◆ **Supplied records**

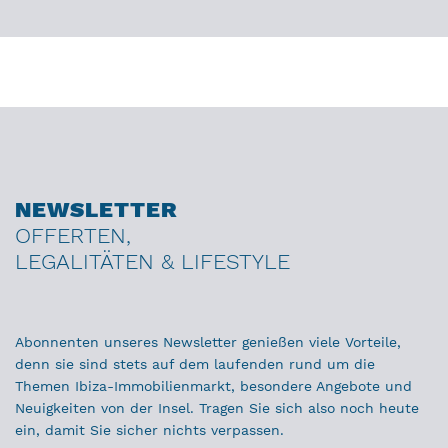
NEWSLETTER
OFFERTEN,
LEGALITÄTEN & LIFESTYLE
Abonnenten unseres Newsletter genießen viele Vorteile,
denn sie sind stets auf dem laufenden rund um die
Themen Ibiza-Immobilienmarkt, besondere Angebote und
Neuigkeiten von der Insel. Tragen Sie sich also noch heute
ein, damit Sie sicher nichts verpassen.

◆ **Problem to work on**
Please copy the entries in full. Leave each image out.

◆ **Your solution**
NEWSLETTER
OFFERTEN,
LEGALITÄTEN & LIFESTYLE
Abonnenten unseres Newsletter genießen viele Vorteile,
denn sie sind stets auf dem laufenden rund um die
Themen Ibiza-Immobilienmarkt, besondere Angebote und
Neuigkeiten von der Insel. Tragen Sie sich also noch heute
ein, damit Sie sicher nichts verpassen.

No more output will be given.